It is one big challenge, for some parents to get their kids to eat healthily. Although some children love to eat fruits and vegetables, many just don’t want to eat them.
The childhood needs the essential nutrients for their growth and development. A kids diet should be varied and should include a selection of foods from all the 5 food groups so that they get a wide range of nutrients—it is important for kids.
When it comes to nutrition and healthy eating habits, it is very important that you set a good example for a kid the importance of a healthy eating by consuming nutritious meals and various other nutrients. The child has very different needs from adults.
What a Suitable Diet for Kid?
Starchy foods: children need a source of carbohydrate in each meal. These foods should make up a large part of a child’s diet. For example, bread, cereals, potatoes, rice, pasta.
Fruit and vegetables: fresh, tinned, frozen and dried fruit and vegetables. To encourage children to like these types of food they should be given 2-3 servings from as wide a range as possible each day.
Dairy foods: milk, yogurt, and cheese can be a useful source of energy for growth and the absorption of essential absorbed calcium.

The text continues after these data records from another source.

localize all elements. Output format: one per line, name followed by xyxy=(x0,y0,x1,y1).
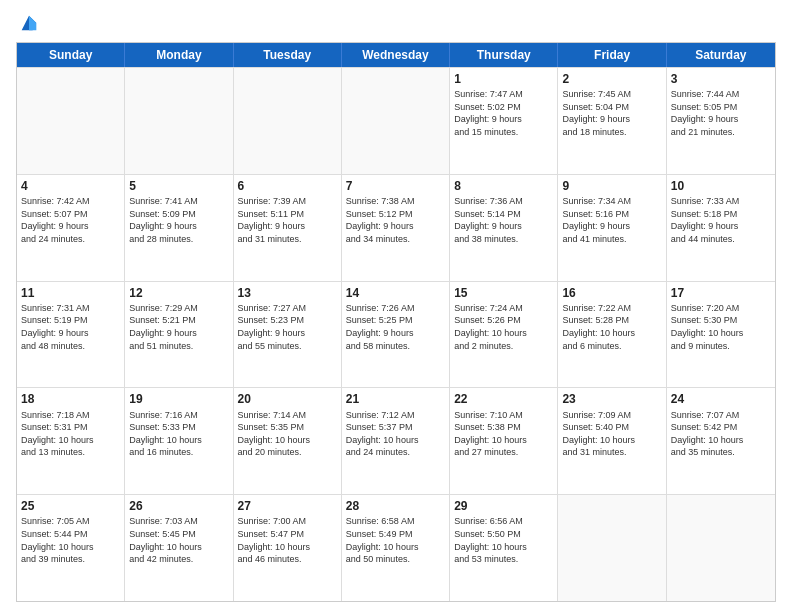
day-number: 12 xyxy=(129,285,228,301)
day-number: 3 xyxy=(671,71,771,87)
day-number: 16 xyxy=(562,285,661,301)
day-info: Sunrise: 7:34 AM Sunset: 5:16 PM Dayligh… xyxy=(562,195,661,245)
day-number: 13 xyxy=(238,285,337,301)
day-cell-4: 4Sunrise: 7:42 AM Sunset: 5:07 PM Daylig… xyxy=(17,175,125,281)
day-cell-17: 17Sunrise: 7:20 AM Sunset: 5:30 PM Dayli… xyxy=(667,282,775,388)
day-number: 24 xyxy=(671,391,771,407)
day-cell-22: 22Sunrise: 7:10 AM Sunset: 5:38 PM Dayli… xyxy=(450,388,558,494)
day-number: 4 xyxy=(21,178,120,194)
calendar-row-4: 18Sunrise: 7:18 AM Sunset: 5:31 PM Dayli… xyxy=(17,387,775,494)
svg-marker-1 xyxy=(29,16,36,31)
day-cell-24: 24Sunrise: 7:07 AM Sunset: 5:42 PM Dayli… xyxy=(667,388,775,494)
day-number: 11 xyxy=(21,285,120,301)
empty-cell xyxy=(234,68,342,174)
day-cell-23: 23Sunrise: 7:09 AM Sunset: 5:40 PM Dayli… xyxy=(558,388,666,494)
day-number: 8 xyxy=(454,178,553,194)
day-number: 21 xyxy=(346,391,445,407)
day-number: 27 xyxy=(238,498,337,514)
header-day-sunday: Sunday xyxy=(17,43,125,67)
calendar-body: 1Sunrise: 7:47 AM Sunset: 5:02 PM Daylig… xyxy=(17,67,775,601)
header-day-monday: Monday xyxy=(125,43,233,67)
day-number: 22 xyxy=(454,391,553,407)
day-cell-3: 3Sunrise: 7:44 AM Sunset: 5:05 PM Daylig… xyxy=(667,68,775,174)
day-info: Sunrise: 7:39 AM Sunset: 5:11 PM Dayligh… xyxy=(238,195,337,245)
day-number: 9 xyxy=(562,178,661,194)
day-number: 6 xyxy=(238,178,337,194)
header-day-tuesday: Tuesday xyxy=(234,43,342,67)
day-cell-2: 2Sunrise: 7:45 AM Sunset: 5:04 PM Daylig… xyxy=(558,68,666,174)
header-day-thursday: Thursday xyxy=(450,43,558,67)
calendar-row-2: 4Sunrise: 7:42 AM Sunset: 5:07 PM Daylig… xyxy=(17,174,775,281)
day-cell-26: 26Sunrise: 7:03 AM Sunset: 5:45 PM Dayli… xyxy=(125,495,233,601)
day-info: Sunrise: 7:05 AM Sunset: 5:44 PM Dayligh… xyxy=(21,515,120,565)
day-info: Sunrise: 7:20 AM Sunset: 5:30 PM Dayligh… xyxy=(671,302,771,352)
empty-cell xyxy=(342,68,450,174)
day-cell-15: 15Sunrise: 7:24 AM Sunset: 5:26 PM Dayli… xyxy=(450,282,558,388)
day-info: Sunrise: 7:36 AM Sunset: 5:14 PM Dayligh… xyxy=(454,195,553,245)
page: SundayMondayTuesdayWednesdayThursdayFrid… xyxy=(0,0,792,612)
header xyxy=(16,12,776,34)
day-info: Sunrise: 7:00 AM Sunset: 5:47 PM Dayligh… xyxy=(238,515,337,565)
day-number: 10 xyxy=(671,178,771,194)
calendar-row-3: 11Sunrise: 7:31 AM Sunset: 5:19 PM Dayli… xyxy=(17,281,775,388)
day-info: Sunrise: 7:10 AM Sunset: 5:38 PM Dayligh… xyxy=(454,409,553,459)
day-number: 2 xyxy=(562,71,661,87)
empty-cell xyxy=(667,495,775,601)
day-info: Sunrise: 6:58 AM Sunset: 5:49 PM Dayligh… xyxy=(346,515,445,565)
empty-cell xyxy=(125,68,233,174)
day-info: Sunrise: 7:41 AM Sunset: 5:09 PM Dayligh… xyxy=(129,195,228,245)
day-cell-9: 9Sunrise: 7:34 AM Sunset: 5:16 PM Daylig… xyxy=(558,175,666,281)
day-info: Sunrise: 7:45 AM Sunset: 5:04 PM Dayligh… xyxy=(562,88,661,138)
day-cell-7: 7Sunrise: 7:38 AM Sunset: 5:12 PM Daylig… xyxy=(342,175,450,281)
day-info: Sunrise: 7:31 AM Sunset: 5:19 PM Dayligh… xyxy=(21,302,120,352)
day-info: Sunrise: 7:16 AM Sunset: 5:33 PM Dayligh… xyxy=(129,409,228,459)
day-number: 28 xyxy=(346,498,445,514)
calendar-row-5: 25Sunrise: 7:05 AM Sunset: 5:44 PM Dayli… xyxy=(17,494,775,601)
logo-icon xyxy=(18,12,40,34)
day-cell-19: 19Sunrise: 7:16 AM Sunset: 5:33 PM Dayli… xyxy=(125,388,233,494)
day-cell-10: 10Sunrise: 7:33 AM Sunset: 5:18 PM Dayli… xyxy=(667,175,775,281)
day-cell-21: 21Sunrise: 7:12 AM Sunset: 5:37 PM Dayli… xyxy=(342,388,450,494)
calendar: SundayMondayTuesdayWednesdayThursdayFrid… xyxy=(16,42,776,602)
header-day-saturday: Saturday xyxy=(667,43,775,67)
day-info: Sunrise: 7:29 AM Sunset: 5:21 PM Dayligh… xyxy=(129,302,228,352)
day-info: Sunrise: 7:47 AM Sunset: 5:02 PM Dayligh… xyxy=(454,88,553,138)
day-cell-20: 20Sunrise: 7:14 AM Sunset: 5:35 PM Dayli… xyxy=(234,388,342,494)
day-info: Sunrise: 7:09 AM Sunset: 5:40 PM Dayligh… xyxy=(562,409,661,459)
day-info: Sunrise: 7:44 AM Sunset: 5:05 PM Dayligh… xyxy=(671,88,771,138)
day-number: 7 xyxy=(346,178,445,194)
day-cell-18: 18Sunrise: 7:18 AM Sunset: 5:31 PM Dayli… xyxy=(17,388,125,494)
day-info: Sunrise: 7:26 AM Sunset: 5:25 PM Dayligh… xyxy=(346,302,445,352)
day-number: 1 xyxy=(454,71,553,87)
day-cell-1: 1Sunrise: 7:47 AM Sunset: 5:02 PM Daylig… xyxy=(450,68,558,174)
day-cell-25: 25Sunrise: 7:05 AM Sunset: 5:44 PM Dayli… xyxy=(17,495,125,601)
day-cell-12: 12Sunrise: 7:29 AM Sunset: 5:21 PM Dayli… xyxy=(125,282,233,388)
day-cell-13: 13Sunrise: 7:27 AM Sunset: 5:23 PM Dayli… xyxy=(234,282,342,388)
day-number: 29 xyxy=(454,498,553,514)
header-day-wednesday: Wednesday xyxy=(342,43,450,67)
day-info: Sunrise: 7:07 AM Sunset: 5:42 PM Dayligh… xyxy=(671,409,771,459)
day-cell-16: 16Sunrise: 7:22 AM Sunset: 5:28 PM Dayli… xyxy=(558,282,666,388)
day-info: Sunrise: 7:33 AM Sunset: 5:18 PM Dayligh… xyxy=(671,195,771,245)
day-info: Sunrise: 7:22 AM Sunset: 5:28 PM Dayligh… xyxy=(562,302,661,352)
day-number: 23 xyxy=(562,391,661,407)
day-cell-5: 5Sunrise: 7:41 AM Sunset: 5:09 PM Daylig… xyxy=(125,175,233,281)
header-day-friday: Friday xyxy=(558,43,666,67)
day-info: Sunrise: 7:27 AM Sunset: 5:23 PM Dayligh… xyxy=(238,302,337,352)
day-number: 19 xyxy=(129,391,228,407)
day-number: 25 xyxy=(21,498,120,514)
day-info: Sunrise: 7:18 AM Sunset: 5:31 PM Dayligh… xyxy=(21,409,120,459)
day-info: Sunrise: 7:12 AM Sunset: 5:37 PM Dayligh… xyxy=(346,409,445,459)
day-cell-14: 14Sunrise: 7:26 AM Sunset: 5:25 PM Dayli… xyxy=(342,282,450,388)
day-number: 17 xyxy=(671,285,771,301)
day-info: Sunrise: 6:56 AM Sunset: 5:50 PM Dayligh… xyxy=(454,515,553,565)
day-info: Sunrise: 7:42 AM Sunset: 5:07 PM Dayligh… xyxy=(21,195,120,245)
day-number: 14 xyxy=(346,285,445,301)
day-cell-6: 6Sunrise: 7:39 AM Sunset: 5:11 PM Daylig… xyxy=(234,175,342,281)
day-info: Sunrise: 7:24 AM Sunset: 5:26 PM Dayligh… xyxy=(454,302,553,352)
day-number: 5 xyxy=(129,178,228,194)
empty-cell xyxy=(558,495,666,601)
day-number: 18 xyxy=(21,391,120,407)
day-number: 26 xyxy=(129,498,228,514)
day-cell-8: 8Sunrise: 7:36 AM Sunset: 5:14 PM Daylig… xyxy=(450,175,558,281)
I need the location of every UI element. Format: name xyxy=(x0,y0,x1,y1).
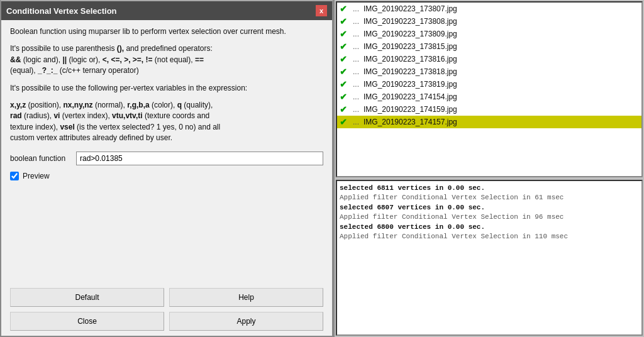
file-check-icon: ✔ xyxy=(340,16,348,26)
conditional-vertex-selection-dialog: Conditional Vertex Selection x Boolean f… xyxy=(0,0,333,337)
file-dots: ... xyxy=(351,118,361,126)
file-name: IMG_20190223_173815.jpg xyxy=(364,42,457,51)
file-check-icon: ✔ xyxy=(340,104,348,114)
file-check-icon: ✔ xyxy=(340,29,348,39)
file-list-container[interactable]: ✔ ... IMG_20190223_173807.jpg ✔ ... IMG_… xyxy=(336,1,643,177)
file-dots: ... xyxy=(351,80,361,89)
boolean-function-row: boolean function xyxy=(10,152,323,165)
log-line: Applied filter Conditional Vertex Select… xyxy=(340,232,639,241)
file-dots: ... xyxy=(351,67,361,76)
close-button[interactable]: Close xyxy=(10,312,164,331)
file-name: IMG_20190223_173809.jpg xyxy=(364,30,457,38)
file-dots: ... xyxy=(351,17,361,26)
log-line: selected 6807 vertices in 0.00 sec. xyxy=(340,203,639,213)
dialog-title: Conditional Vertex Selection xyxy=(6,6,117,16)
preview-label: Preview xyxy=(23,172,50,180)
list-item[interactable]: ✔ ... IMG_20190223_173808.jpg xyxy=(337,15,641,28)
preview-checkbox[interactable] xyxy=(10,172,19,180)
list-item[interactable]: ✔ ... IMG_20190223_173819.jpg xyxy=(337,78,641,91)
file-dots: ... xyxy=(351,42,361,51)
dialog-titlebar: Conditional Vertex Selection x xyxy=(1,1,332,20)
help-button[interactable]: Help xyxy=(169,288,323,307)
file-name: IMG_20190223_173818.jpg xyxy=(364,67,457,76)
dialog-body: Boolean function using muparser lib to p… xyxy=(1,20,332,288)
file-name: IMG_20190223_174154.jpg xyxy=(364,92,457,101)
button-row-top: Default Help xyxy=(1,288,332,307)
list-item[interactable]: ✔ ... IMG_20190223_174157.jpg xyxy=(337,116,641,128)
preview-row: Preview xyxy=(10,172,323,180)
list-item[interactable]: ✔ ... IMG_20190223_174154.jpg xyxy=(337,91,641,103)
list-item[interactable]: ✔ ... IMG_20190223_173807.jpg xyxy=(337,3,641,15)
file-name: IMG_20190223_173819.jpg xyxy=(364,80,457,89)
description3: It's possibile to use the following per-… xyxy=(10,83,323,94)
description4: x,y,z (position), nx,ny,nz (normal), r,g… xyxy=(10,100,323,144)
list-item[interactable]: ✔ ... IMG_20190223_173809.jpg xyxy=(337,28,641,40)
file-check-icon: ✔ xyxy=(340,117,348,127)
file-name: IMG_20190223_174159.jpg xyxy=(364,105,457,114)
list-item[interactable]: ✔ ... IMG_20190223_173816.jpg xyxy=(337,53,641,65)
file-dots: ... xyxy=(351,105,361,114)
list-item[interactable]: ✔ ... IMG_20190223_174159.jpg xyxy=(337,103,641,116)
list-item[interactable]: ✔ ... IMG_20190223_173818.jpg xyxy=(337,65,641,78)
file-check-icon: ✔ xyxy=(340,67,348,77)
log-line: selected 6811 vertices in 0.00 sec. xyxy=(340,184,639,193)
list-item[interactable]: ✔ ... IMG_20190223_173815.jpg xyxy=(337,40,641,53)
file-name: IMG_20190223_173807.jpg xyxy=(364,4,457,13)
boolean-function-label: boolean function xyxy=(10,154,76,163)
file-list: ✔ ... IMG_20190223_173807.jpg ✔ ... IMG_… xyxy=(337,3,641,128)
log-line: Applied filter Conditional Vertex Select… xyxy=(340,213,639,222)
file-dots: ... xyxy=(351,92,361,101)
file-check-icon: ✔ xyxy=(340,41,348,52)
file-name: IMG_20190223_173808.jpg xyxy=(364,17,457,26)
file-check-icon: ✔ xyxy=(340,92,348,102)
log-container: selected 6811 vertices in 0.00 sec.Appli… xyxy=(336,180,643,336)
right-panel: ✔ ... IMG_20190223_173807.jpg ✔ ... IMG_… xyxy=(333,0,644,337)
file-name: IMG_20190223_174157.jpg xyxy=(364,118,457,126)
file-check-icon: ✔ xyxy=(340,54,348,64)
file-dots: ... xyxy=(351,30,361,38)
file-check-icon: ✔ xyxy=(340,4,348,14)
file-check-icon: ✔ xyxy=(340,79,348,89)
boolean-function-input[interactable] xyxy=(76,152,323,165)
description1: Boolean function using muparser lib to p… xyxy=(10,26,323,37)
file-dots: ... xyxy=(351,4,361,13)
button-row-bottom: Close Apply xyxy=(1,312,332,331)
file-name: IMG_20190223_173816.jpg xyxy=(364,55,457,64)
log-line: selected 6800 vertices in 0.00 sec. xyxy=(340,223,639,232)
file-dots: ... xyxy=(351,55,361,64)
dialog-close-button[interactable]: x xyxy=(316,5,327,16)
description2: It's possibile to use parenthesis (), an… xyxy=(10,43,323,76)
log-line: Applied filter Conditional Vertex Select… xyxy=(340,193,639,202)
default-button[interactable]: Default xyxy=(10,288,164,307)
apply-button[interactable]: Apply xyxy=(169,312,323,331)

Children under the age of 5 should not have fat reduced milk such as semi-skimmed milk, while children over 5 can move onto semi-skimmed milk
Meat and proteins: meat, poultry, fish, eggs, beans, lentils, nuts. Proteins are essential to functions including growth, brain development, and healthy bones. Children should eat 2 or 3 portions a day.
Fatty and Sugary foods: while fats can be a useful source of energy for children under 5, foods which provide some nutritional value as well as fat should be chosen, for example, milk, lean meat, oily fish, cheese and yogurt rather than cake, crisps, chocolate, and pastry.
What Your Kids Should Be Healthy Eating?
The Food Pyramid, for Children, shows which children should be receiving a wide variety of healthy food that contains a wide variety of nutrients. The categories include Dairy products like milk, eggs, and yogurt, as well as grains, meats, fish, fruits, and vegetables, include the following…
• Carbohydrates in the form of bread, cereal, rice and pasta (6 servings)
• Vegetables (3 servings)
• Fruits (2 servings)
• Dairy products such as milk, cheese and yogurt (2 servings)
• Proteins in the form of meat, poultry, fish, dry beans and eggs (2 servings)
• Fats, oils, and sweets (Use sparingly)
For examples, of healthy food include a breakfast high in fiber such as whole-grain bread, cereals, fruit, yogurt and fresh fruit. and eggs, are the tremendous source of protein and have other healthy benefits. For lunch, a whole grain bread sandwich with low-fat cheese or fat-free lunch meats is a good choice on the go.
Tips: Always check diet for kids. Don’t tire of looking for new healthy recipes, and add more nutritious ingredients to their favorite. To try, different types of protein with each meal and a couple of different vegetables.
While fast food makes it convenient for family to get meals on the go, But they are not ideal for your kids, because of their high-fat content and very low or zero nutritional value.
Check Your Child’s Salt Intake
A large intake of salt in adults can cause high blood pressure. While in children to have too much salt. it’s also unlikely to be healthy. A avoid adding salt when eating meals and foods high in salt should also be avoided for the child.
Children only need a very small amount of salt in their diet. Unfortunately salt is often used as a flavor enhancer and so is widely used in the food industry, even for food specifically for children.
These are only some of the healthy eating tips for kids. so it’s important to instill good habits and a healthy relationship with food from an early age.